Thursday, March 7, 2013

Gone Girl is a Page-Turning Mystery Thriller for Anyone Who Doesn't Have Much Time to Read

Gillian Flynn took her straight-forward style as a former writer for the non-intellectual (but great) Entertainment Weekly to compose New York Times Bestseller Gone Girl

It's excellent fiction, and the kind of T.C. Boyle-like breezy, quick-read storytelling (as opposed to that of more difficult scribes like David Foster Wallace or Don DeLillo) that I increasingly find myself drawn to at the point in my life when I'm raising one kid and have another on the way and have less time to read.

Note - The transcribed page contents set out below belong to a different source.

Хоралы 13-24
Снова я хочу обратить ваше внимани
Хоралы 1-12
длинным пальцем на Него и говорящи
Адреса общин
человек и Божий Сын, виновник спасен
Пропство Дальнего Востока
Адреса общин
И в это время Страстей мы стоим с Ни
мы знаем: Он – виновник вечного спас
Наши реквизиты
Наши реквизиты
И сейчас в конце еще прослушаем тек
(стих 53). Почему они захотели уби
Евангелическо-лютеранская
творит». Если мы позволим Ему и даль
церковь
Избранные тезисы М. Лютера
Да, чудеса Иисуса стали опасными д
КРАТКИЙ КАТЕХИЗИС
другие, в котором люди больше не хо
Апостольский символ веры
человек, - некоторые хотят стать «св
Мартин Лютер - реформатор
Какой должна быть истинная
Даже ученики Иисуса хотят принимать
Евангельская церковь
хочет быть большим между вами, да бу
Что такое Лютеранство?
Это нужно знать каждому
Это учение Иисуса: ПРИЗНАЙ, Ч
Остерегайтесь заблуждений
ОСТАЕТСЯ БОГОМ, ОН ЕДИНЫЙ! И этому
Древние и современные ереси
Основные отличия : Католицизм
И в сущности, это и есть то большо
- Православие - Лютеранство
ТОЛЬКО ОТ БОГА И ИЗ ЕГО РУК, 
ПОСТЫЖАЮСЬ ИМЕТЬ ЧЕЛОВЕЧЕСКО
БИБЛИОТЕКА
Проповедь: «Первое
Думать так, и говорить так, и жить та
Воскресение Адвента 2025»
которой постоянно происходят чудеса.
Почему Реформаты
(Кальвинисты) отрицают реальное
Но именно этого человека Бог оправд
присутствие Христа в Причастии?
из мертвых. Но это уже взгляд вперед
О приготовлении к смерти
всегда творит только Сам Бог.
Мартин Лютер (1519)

I suppose to truly conserve time, I could have waited for the movie, which is set to be produced by Reese Witherspoon's film company. But this was well worth reading ahead of time.

Nick and Amy Dunne are writers in New York City who lose their jobs and have to move back to Nick's hometown not far from Hannibal and St. Louis, Missouri. Their marriage begins to show major cracks until Amy suddenly disappears and Nick becomes the focal point of a homicide investigation.

The trick of making the story alternately narrated by Nick and Amy provides the suspense, as the reader doesn't know whose conflicting story to trust. But both are tremendously well fleshed-out characters. Gone Girl is an innovative who-done-it crime mystery.